The High Court on Thursday set aside a gagging order obtained by
South African Airways (SAA) against media houses, including the
publisher of Business Day.
SAA had urgently gone to court in the middle of the night of November
24 to prevent Business Day, Moneyweb and Media24 from running a story
based on a legal opinion from its internal legal counsel, Ursula
Fikelepi, to the board.

The opinion advised that SAA should secure an equity injection from
the state or apply for business rescue. It said to continue trading
under current circumstances was “reckless” and recommended that the
board abandon its attempts to renegotiate the Airbus transaction to
lease five A330 aircraft and revert to the old deal structure that was
negotiated in March.
SAA said that the document was protected by attorney-client privilege and so could not be published.
But by the time the interdict was obtained, the City Press and
Moneyweb had already published and Business Day had gone to the
printers.
In setting aside the interdict, Johannesburg High Court Judge Roland
Sutherland said that the metaphor of the horse having bolted was
“inadequate”.
He said the document had also been disseminated widely. “A better
image might be that virus has infected the world’s literate population”.
The order “was futile even as the ink dried upon it,” he said.
Judge Sutherland was scathing about SAA’s attempts to contact the
media houses to notify them of its intention to get an interdict.
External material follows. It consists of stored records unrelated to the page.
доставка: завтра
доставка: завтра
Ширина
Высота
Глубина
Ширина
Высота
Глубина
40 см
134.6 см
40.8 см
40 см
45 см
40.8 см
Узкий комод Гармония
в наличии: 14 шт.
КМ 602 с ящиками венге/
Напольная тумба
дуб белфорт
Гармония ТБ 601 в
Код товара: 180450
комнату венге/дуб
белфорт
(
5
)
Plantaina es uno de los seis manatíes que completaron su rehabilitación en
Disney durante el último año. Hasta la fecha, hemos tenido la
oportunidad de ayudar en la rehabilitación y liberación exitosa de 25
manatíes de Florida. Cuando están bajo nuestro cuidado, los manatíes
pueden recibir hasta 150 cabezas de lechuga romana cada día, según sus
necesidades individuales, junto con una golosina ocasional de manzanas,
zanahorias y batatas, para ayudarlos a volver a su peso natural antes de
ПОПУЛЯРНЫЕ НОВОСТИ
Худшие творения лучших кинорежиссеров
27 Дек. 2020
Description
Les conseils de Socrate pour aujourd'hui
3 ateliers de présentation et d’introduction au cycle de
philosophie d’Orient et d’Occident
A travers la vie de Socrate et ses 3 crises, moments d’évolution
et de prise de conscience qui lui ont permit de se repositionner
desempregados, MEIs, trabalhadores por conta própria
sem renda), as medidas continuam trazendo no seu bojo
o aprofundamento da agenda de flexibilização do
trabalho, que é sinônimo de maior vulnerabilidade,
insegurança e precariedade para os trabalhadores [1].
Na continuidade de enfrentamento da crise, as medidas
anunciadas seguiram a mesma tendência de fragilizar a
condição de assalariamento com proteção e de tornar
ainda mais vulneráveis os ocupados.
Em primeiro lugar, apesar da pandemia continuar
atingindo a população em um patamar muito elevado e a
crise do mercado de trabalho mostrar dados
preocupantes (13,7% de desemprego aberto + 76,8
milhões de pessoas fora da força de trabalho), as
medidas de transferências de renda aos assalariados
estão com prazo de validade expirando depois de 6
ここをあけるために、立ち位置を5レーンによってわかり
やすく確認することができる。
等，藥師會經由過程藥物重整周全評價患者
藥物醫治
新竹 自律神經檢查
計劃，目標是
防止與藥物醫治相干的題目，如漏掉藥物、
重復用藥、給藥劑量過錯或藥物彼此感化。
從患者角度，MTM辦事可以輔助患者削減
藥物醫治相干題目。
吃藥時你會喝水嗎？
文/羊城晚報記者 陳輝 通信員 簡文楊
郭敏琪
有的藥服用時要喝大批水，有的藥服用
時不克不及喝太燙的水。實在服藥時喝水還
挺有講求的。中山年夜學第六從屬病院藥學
“Service was a farce,” he said.
He also said SAA’s founding affidavit contained “falsehoods” and were
misrepresentations “calculated to positively mislead the judge”.
He was referring to Judge Fayeeza Kathree-Setiloane who was on urgent duty and granted the interdict.
While it was a “certain fact” that SAA’s right to confidentiality had
been violated, privilege could not be invoked when confidentiality had
already been breached and the information had become known outside of
the litigation context.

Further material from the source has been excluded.